Research
I work at the intersection of machine learning and human-computer interaction. Particularly interactive learning systems with applications in natural language processing, biological research, and social computing. For more detail, see a complete list of publications by year.
Active and Interactive Machine Learning
Annotating training data for machine learning is often slow, expensive, and difficult. My research involves systems that learn more economically by playing an active role in learning process, e.g., by asking questions about the learning task. I have written a fairly comprehensive literature survey of this field, and studied several important subtopics.
- Can we train semi-supervised systems more effectively allowing the learner to solicit domain knowledge (e.g., labels for feature-based rules)? [EMNLP11, EMNLP09]
- Is it advantageous for learners to query labels at mixed granularities? [NIPS08]
- What if different queries have different costs? [NIPS08ws]
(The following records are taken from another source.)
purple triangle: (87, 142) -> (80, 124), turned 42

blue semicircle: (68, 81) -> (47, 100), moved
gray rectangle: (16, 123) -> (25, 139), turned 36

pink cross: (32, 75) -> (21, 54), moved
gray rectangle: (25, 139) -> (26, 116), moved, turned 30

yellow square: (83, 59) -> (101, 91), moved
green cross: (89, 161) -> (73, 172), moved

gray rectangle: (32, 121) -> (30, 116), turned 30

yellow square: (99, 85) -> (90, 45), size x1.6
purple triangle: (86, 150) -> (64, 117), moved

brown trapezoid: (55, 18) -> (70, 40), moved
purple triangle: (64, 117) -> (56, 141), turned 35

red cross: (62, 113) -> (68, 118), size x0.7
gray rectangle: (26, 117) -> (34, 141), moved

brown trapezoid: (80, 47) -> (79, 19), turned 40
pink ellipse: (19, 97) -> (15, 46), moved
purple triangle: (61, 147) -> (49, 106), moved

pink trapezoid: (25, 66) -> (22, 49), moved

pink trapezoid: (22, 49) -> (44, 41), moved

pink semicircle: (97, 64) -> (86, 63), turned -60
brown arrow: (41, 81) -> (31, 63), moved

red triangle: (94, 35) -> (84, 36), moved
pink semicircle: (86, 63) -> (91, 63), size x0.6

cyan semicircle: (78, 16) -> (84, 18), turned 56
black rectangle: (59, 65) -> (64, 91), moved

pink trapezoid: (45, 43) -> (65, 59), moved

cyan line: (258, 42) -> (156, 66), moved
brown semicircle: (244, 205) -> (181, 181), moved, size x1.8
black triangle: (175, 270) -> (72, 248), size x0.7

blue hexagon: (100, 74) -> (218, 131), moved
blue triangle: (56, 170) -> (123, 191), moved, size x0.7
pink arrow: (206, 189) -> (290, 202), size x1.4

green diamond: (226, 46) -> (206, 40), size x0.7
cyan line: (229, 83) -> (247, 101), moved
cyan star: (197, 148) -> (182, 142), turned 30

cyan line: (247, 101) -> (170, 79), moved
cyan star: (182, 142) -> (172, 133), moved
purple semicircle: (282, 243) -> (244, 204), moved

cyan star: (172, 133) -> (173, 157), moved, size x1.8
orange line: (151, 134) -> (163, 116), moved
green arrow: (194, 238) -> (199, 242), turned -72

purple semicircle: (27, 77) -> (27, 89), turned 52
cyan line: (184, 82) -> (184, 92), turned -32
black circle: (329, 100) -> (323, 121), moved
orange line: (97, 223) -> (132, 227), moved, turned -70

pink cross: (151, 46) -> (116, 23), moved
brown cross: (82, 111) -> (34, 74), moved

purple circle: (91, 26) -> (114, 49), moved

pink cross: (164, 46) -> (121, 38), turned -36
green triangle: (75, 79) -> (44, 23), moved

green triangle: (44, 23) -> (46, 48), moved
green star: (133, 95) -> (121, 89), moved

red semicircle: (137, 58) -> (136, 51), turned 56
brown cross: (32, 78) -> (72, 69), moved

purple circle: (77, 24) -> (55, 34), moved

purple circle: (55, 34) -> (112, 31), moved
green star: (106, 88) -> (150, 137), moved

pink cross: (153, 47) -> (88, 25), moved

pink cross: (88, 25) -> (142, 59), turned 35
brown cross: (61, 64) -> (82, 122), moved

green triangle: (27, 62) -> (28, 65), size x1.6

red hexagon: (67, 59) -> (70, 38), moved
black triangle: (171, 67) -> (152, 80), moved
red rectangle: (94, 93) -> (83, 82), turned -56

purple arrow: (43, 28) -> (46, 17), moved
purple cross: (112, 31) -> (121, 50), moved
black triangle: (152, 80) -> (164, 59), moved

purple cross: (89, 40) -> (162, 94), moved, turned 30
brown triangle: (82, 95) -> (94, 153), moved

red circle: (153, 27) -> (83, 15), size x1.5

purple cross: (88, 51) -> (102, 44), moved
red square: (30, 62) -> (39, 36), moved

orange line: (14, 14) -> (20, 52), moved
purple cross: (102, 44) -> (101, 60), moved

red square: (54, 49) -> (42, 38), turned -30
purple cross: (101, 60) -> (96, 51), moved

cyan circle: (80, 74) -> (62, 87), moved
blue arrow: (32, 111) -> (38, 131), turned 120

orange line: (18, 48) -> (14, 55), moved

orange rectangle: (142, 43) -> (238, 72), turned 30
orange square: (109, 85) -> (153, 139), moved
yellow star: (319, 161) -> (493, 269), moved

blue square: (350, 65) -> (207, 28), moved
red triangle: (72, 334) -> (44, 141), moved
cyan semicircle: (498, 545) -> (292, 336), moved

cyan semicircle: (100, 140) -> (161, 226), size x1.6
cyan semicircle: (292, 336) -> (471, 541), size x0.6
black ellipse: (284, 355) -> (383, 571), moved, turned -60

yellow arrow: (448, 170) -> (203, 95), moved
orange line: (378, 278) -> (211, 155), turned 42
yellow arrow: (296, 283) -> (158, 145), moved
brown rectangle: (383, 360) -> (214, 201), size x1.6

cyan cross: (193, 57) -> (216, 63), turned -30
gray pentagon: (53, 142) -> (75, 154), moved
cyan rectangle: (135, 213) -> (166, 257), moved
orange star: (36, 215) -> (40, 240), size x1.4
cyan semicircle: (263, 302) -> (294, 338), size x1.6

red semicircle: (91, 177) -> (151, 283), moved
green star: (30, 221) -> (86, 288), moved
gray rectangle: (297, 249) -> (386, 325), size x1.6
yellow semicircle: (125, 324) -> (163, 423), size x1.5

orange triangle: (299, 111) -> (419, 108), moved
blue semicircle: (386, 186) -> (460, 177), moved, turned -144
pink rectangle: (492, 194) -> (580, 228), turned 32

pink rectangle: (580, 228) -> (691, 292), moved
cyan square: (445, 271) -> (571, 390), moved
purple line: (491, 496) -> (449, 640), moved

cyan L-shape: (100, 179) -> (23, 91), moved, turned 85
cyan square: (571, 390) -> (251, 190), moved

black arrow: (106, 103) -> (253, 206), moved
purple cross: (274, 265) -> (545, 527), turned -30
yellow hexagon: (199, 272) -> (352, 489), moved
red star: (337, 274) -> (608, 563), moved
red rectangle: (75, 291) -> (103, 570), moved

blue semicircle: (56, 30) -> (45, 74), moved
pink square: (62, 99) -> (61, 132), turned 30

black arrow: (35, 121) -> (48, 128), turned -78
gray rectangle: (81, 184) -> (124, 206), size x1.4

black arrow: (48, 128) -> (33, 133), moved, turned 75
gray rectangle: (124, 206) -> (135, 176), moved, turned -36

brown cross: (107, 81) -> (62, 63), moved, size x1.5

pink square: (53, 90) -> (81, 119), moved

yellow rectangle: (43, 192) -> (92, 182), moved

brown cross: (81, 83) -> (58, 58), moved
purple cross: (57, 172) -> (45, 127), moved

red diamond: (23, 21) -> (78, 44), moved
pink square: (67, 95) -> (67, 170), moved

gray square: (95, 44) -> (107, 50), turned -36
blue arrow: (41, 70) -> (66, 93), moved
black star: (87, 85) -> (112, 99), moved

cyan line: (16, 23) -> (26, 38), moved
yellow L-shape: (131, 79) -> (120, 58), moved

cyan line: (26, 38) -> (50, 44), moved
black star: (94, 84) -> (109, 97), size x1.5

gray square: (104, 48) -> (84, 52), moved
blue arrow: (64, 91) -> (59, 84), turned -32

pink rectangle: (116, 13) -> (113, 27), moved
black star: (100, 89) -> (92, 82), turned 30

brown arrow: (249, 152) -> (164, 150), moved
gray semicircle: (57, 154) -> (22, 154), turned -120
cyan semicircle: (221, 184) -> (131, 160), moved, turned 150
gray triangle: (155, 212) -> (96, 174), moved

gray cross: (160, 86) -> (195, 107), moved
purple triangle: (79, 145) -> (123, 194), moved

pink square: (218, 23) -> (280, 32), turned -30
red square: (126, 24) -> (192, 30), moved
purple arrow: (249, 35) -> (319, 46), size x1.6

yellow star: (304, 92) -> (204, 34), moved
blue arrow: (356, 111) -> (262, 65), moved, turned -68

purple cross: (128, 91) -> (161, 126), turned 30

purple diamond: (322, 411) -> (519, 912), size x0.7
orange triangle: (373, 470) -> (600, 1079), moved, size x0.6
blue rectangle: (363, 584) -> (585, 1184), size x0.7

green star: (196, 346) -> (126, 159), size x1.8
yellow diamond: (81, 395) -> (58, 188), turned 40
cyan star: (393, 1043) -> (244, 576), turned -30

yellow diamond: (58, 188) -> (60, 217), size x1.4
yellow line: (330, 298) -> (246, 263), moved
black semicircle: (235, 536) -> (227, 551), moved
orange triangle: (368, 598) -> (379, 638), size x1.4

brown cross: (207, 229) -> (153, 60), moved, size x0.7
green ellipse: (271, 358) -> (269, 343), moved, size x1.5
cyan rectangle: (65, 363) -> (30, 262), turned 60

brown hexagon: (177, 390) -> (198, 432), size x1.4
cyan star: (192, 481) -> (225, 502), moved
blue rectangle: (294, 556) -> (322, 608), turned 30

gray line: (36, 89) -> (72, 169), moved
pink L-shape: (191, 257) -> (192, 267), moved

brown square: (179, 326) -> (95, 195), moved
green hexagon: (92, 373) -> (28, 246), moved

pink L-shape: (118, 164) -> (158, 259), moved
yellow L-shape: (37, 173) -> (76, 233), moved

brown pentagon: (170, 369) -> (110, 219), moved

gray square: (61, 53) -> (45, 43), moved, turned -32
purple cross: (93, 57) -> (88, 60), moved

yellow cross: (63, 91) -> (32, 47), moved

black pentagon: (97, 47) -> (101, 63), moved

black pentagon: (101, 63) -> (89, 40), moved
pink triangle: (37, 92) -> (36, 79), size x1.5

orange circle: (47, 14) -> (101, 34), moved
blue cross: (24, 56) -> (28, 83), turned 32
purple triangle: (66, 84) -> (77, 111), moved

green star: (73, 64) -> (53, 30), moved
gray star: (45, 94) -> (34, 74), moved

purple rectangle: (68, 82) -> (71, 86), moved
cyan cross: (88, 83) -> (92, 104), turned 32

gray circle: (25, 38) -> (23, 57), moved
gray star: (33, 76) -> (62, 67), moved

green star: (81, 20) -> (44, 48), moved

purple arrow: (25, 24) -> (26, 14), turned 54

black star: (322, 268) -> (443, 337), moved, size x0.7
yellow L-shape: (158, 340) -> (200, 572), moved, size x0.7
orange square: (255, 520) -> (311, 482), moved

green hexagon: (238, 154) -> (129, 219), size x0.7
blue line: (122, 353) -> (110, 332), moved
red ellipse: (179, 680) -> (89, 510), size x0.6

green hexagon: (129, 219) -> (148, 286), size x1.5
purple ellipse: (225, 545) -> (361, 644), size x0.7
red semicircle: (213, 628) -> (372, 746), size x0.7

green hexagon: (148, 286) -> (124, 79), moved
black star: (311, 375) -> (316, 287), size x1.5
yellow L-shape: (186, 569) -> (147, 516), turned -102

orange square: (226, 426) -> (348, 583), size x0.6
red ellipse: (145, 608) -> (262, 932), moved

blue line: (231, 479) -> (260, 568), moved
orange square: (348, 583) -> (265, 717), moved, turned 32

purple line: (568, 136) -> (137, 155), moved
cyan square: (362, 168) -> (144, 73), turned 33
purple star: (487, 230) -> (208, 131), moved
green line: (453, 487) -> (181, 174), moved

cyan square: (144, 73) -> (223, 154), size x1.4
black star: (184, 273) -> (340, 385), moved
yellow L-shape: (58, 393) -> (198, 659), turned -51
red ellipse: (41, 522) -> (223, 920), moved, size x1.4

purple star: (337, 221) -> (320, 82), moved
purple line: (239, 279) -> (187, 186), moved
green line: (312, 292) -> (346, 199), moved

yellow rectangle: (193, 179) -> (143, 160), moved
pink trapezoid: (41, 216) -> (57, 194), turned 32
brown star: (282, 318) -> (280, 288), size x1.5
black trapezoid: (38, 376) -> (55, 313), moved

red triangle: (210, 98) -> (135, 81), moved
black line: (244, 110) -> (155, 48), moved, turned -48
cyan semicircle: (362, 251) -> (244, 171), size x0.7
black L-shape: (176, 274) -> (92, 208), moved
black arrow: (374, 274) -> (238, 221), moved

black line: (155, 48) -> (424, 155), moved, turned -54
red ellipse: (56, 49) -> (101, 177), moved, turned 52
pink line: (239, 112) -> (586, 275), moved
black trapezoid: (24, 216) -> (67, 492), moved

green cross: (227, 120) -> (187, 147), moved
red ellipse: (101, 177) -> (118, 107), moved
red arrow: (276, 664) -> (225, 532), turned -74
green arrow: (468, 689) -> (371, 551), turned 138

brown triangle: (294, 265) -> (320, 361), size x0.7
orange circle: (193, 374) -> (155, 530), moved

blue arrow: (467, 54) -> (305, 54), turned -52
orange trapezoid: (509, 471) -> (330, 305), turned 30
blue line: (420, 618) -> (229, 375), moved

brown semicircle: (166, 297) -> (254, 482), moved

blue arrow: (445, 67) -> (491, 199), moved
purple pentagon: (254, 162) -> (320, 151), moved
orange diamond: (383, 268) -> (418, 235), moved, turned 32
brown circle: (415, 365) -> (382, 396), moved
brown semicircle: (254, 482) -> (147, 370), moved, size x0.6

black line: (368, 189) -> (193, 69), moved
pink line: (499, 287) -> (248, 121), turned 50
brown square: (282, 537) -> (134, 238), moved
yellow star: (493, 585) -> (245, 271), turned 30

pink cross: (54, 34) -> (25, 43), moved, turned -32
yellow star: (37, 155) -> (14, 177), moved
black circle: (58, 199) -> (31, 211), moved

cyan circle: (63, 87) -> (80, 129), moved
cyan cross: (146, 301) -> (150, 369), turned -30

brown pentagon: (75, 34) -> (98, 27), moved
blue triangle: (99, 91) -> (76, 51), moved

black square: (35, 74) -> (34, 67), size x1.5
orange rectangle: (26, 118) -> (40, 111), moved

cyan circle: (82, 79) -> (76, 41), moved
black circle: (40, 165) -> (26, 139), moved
- How do query algorithms for structured learning problems (e.g., information extraction) compare? [EMNLP08]
See also: DUALIST (software)
Natural Language Processing
Language technology is a fascinating application area for machine learning. In particular, I am interested in statistical "machine reading" systems that extract information from large text collections and make use of them in various ways, as well as corpus-based generative models to foster creative thinking in people.
- Can computers learn (forever) to extract information from the Web? [AAAI10]
- Can we leverage existing corpora to build "creativity tools" that assist human writers? [CALC10]
See also: Read the Web project website, @cmunell on Twitter, and The Muse creativity tools
Computational Biology and Bioinformatics
Biology is an increasingly data-driven (vs. hypothesis-driven) science. Today we can harness intelligent computer systems to help us predict, explain, and explore biological phenomena. I also believe we can exploit the biomedical literature in such systems to aid in biological discovery.
- How can machine learning help explain and predict enzyme activity from high-throughput peptide array measurements? [ACS11]
- Can we improve biomedical information retrieval by focusing on localized passages of text and encouraging diversity in results? [TREC07, TREC06, TREC05]
- State-of-the-art biomedical information extraction with conditional random fields [Bioinf05, NLPBA04]
Social Computing
Our modern web-based society creates a lot of data as a byproduct of daily interactions. I study ways of using such arbitrary (often noisy) data to train useful and informative machine learning systems.
Research-Related Software
- DUALIST: Utility for Active Learning with Instances and Semantic Terms, interactive text annotation and learning system.
- AMIL: Active Multiple-Instance Library, a Java library for multiple-instance learning.
- ABNER: A Biomedical Named Entity Recognizer, a state-of-the-art biomedical information extraction tool.
I've also released a few research data sets.